Modular reaction can build hundreds of unnatural amino acids

Researchers at the University of California, Santa Barbara, unveiled a new modular way to combine three mix-and-matchable molecular pieces into new amino acid derivatives using an engineered enzyme and an organic photocatalyst (Science 2025, DOI: 10.1126/science.adx2935).

This isn’t the first three-component reaction to use an enzyme, but it is notable for providing easy access to new chemical space for unnatural amino acids that could potentially be valuable in medicinal chemistry. “We can have very diverse products,” says Yang Yang, who led the work.

The new work builds upon Yang’s previous work orchestrating two-component reactions using engineered pyridoxal phosphate (PLP)–dependent enzymes in tandem with a photocatalyst to stereoselectively modify amino acids.

This expanded version of the reaction brings together a boronate radical source, an unsaturated carbonyl or nitrile radical acceptor, and an amino acid (the researchers used mainly aspartic acid).

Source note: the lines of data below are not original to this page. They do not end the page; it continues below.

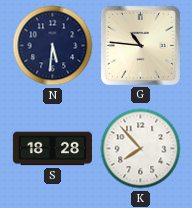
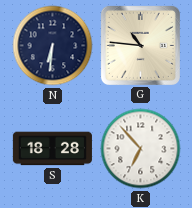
N: 5:31 -> 6:31
K: 7:53 -> 6:53
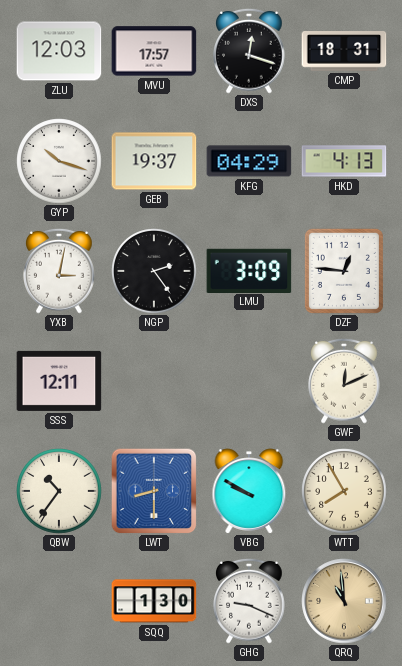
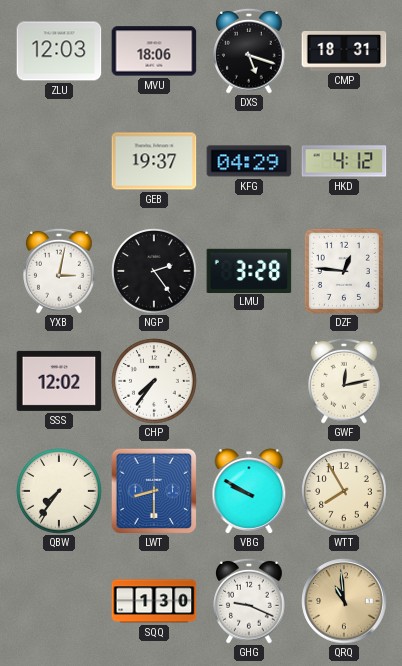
MVU: 17:57 -> 18:06
DXS: 12:18 -> 5:18
GYP: 10:18 -> none
HKD: 4:13 -> 4:12
LMU: 3:09 -> 3:28
SSS: 12:11 -> 12:02
CHP: none -> 7:36
GWF: 12:11 -> 12:13
QBW: 10:36 -> 7:36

It can generate six possible product types, most of them cyclic, depending on the structure of the radical acceptor piece and the reaction conditions.

The researchers demonstrated their method’s powers of stereochemical discernment with several experiments. For example, when they started with a mixture of four β-methyl aspartic acid stereoisomers, only one successfully underwent a reaction. They also used the reaction in what’s called a parallel kinetic resolution, in which each stereoisomer of a key intermediate makes a different product.

To test the method’s combinatorial potential, the researchers mixed and matched 10 boronates with 10 carbonyls and nitriles, half of which hadn’t been tried in initial studies of the reaction scope. They found that all but one of the 100 possible combinations showed some degree of reactivity with at least one of the four enzymes they tried. “This level of synthetic versatility is fairly rare in enzymatic reactions,” Yang says.

Biocatalysis researcher Xiongyi Huang of Johns Hopkins University, who was not involved in the work, says it “opens access to a whole new chemical space for nonnatural amino acids.” Robert Phillips of the University of Georgia, a specialist in PLP-dependent enzymes, says it is a “brilliant extension of [Yang’s] previous work.”

Yang and coworkers have filed a patent for the reaction. He says they are in talks with a couple of pharmaceutical companies about collaborating to use their enzymes for drug discovery. Meanwhile, the team is continuing to work on devising new complexity-generating biocatalytic reactions.